DG: So you guys are all comfortable with those?
BW: Yeah, that's sweet.
JD: Yeah.
DG: That does seem to be the sort of aesthetic place you wanna be.
DP: I don't think—it's not always, like, an outright decision, you know, it's not always something that's talked about—
DG: No, I assume not.
DP: Yeah, it's sort of a filter, I think. We have a natural filter—everything just runs through it when we get together to play. We could even come together and say, "oh, we're gonna make a song, you know, that might sound like this," or "let's try it this way," but it usually just ends up when we just start playing, you know, things just go through this sort of Animal filter and things turn out a little off—
JD: Grotesque.
DP: Grotesque, I guess.
BW: We played for so long with each other before this current incarnation of Animal Collective or whatever came together, I mean, you know, like '99, and we'd been playing, learning our instruments with each other for the five years before that, and I think it just sort of develops. I mean thankfully we had that time period in high school or whatever to develop a filter for ourselves without it being intentional, just sort of happens, so by the time we were ready to present our music to other people it was already there for us to use.

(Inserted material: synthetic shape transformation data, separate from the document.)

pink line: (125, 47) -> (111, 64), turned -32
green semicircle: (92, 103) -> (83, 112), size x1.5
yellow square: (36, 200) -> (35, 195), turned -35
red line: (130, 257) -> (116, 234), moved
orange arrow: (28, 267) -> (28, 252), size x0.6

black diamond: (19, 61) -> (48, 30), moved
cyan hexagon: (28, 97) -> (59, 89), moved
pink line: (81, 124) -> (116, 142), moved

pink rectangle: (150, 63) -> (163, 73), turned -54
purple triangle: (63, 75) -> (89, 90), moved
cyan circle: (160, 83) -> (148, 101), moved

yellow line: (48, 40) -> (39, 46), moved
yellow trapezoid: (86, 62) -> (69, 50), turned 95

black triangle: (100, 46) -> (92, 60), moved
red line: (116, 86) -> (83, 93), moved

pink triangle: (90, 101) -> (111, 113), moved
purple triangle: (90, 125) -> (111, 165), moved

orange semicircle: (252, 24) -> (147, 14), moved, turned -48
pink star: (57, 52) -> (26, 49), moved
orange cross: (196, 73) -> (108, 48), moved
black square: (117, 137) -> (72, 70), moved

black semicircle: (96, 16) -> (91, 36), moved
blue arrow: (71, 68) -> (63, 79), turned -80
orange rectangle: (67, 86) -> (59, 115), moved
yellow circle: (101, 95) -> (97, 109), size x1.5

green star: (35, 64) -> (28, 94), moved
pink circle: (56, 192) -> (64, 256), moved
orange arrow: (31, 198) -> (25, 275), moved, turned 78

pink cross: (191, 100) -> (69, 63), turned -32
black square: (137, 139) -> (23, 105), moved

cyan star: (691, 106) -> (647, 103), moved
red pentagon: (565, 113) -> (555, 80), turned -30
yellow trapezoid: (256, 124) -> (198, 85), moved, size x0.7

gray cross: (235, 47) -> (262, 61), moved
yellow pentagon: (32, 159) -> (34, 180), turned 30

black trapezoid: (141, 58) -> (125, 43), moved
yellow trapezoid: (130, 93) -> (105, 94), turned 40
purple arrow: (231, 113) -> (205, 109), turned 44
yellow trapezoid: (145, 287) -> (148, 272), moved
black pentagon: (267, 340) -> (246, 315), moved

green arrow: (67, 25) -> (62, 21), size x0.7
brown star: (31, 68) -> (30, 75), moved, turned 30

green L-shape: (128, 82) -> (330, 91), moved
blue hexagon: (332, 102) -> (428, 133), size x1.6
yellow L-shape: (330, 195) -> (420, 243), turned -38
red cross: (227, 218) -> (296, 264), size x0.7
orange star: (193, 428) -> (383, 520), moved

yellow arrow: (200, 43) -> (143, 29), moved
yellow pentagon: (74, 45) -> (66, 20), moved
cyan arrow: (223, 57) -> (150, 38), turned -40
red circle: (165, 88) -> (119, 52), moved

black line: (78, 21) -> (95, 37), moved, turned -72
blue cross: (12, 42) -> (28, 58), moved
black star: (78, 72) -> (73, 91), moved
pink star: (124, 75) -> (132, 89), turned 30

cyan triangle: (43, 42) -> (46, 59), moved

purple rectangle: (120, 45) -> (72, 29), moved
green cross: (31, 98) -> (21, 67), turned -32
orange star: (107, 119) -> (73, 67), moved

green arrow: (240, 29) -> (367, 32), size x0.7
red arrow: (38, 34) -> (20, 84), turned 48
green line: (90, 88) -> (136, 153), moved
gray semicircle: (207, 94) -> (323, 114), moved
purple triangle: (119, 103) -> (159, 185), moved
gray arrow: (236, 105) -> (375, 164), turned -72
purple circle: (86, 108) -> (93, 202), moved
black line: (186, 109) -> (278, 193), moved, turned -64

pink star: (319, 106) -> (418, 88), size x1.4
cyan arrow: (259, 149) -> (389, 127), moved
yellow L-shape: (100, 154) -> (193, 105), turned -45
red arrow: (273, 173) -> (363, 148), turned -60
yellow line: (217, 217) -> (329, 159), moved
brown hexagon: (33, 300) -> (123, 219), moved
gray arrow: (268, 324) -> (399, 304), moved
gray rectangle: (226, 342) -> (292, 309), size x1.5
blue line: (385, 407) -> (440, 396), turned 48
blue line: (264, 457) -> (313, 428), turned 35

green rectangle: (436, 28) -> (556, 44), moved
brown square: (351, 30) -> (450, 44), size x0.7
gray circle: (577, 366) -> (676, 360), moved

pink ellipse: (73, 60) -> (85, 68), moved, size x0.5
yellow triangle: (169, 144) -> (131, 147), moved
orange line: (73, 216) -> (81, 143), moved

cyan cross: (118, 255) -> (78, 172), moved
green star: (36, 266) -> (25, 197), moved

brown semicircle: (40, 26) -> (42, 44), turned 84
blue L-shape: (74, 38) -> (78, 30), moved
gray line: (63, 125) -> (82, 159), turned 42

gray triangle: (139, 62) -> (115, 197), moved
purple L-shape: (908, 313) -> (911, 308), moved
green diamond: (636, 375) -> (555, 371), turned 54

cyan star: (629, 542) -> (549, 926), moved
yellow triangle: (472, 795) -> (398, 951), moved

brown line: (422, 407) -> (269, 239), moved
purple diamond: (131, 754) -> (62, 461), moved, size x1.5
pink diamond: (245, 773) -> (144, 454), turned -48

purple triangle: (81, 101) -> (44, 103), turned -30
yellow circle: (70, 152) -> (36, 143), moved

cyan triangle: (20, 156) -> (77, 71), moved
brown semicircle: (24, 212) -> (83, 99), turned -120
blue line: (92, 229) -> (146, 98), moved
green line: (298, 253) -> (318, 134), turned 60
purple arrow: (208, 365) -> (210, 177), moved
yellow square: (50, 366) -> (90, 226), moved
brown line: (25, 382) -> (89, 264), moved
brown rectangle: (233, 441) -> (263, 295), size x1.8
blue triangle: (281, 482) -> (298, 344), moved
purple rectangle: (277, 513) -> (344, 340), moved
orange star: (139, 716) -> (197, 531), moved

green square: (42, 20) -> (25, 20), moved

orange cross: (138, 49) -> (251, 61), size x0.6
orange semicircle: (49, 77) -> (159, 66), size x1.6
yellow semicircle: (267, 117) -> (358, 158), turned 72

DG: Yeah, no, I get the impression that you're not sort of sitting down and thinking "let's make some grotesque music," but that's kind of where your heads are, in a way. Let's hear a little more from the latest album, Sung Tongs. I'm with Animal Collective here, and maybe we should hear the first track from the album. The album is very, seems to me, very carefully put-together, and yet spontaneous. Sometimes, somehow it hits both things.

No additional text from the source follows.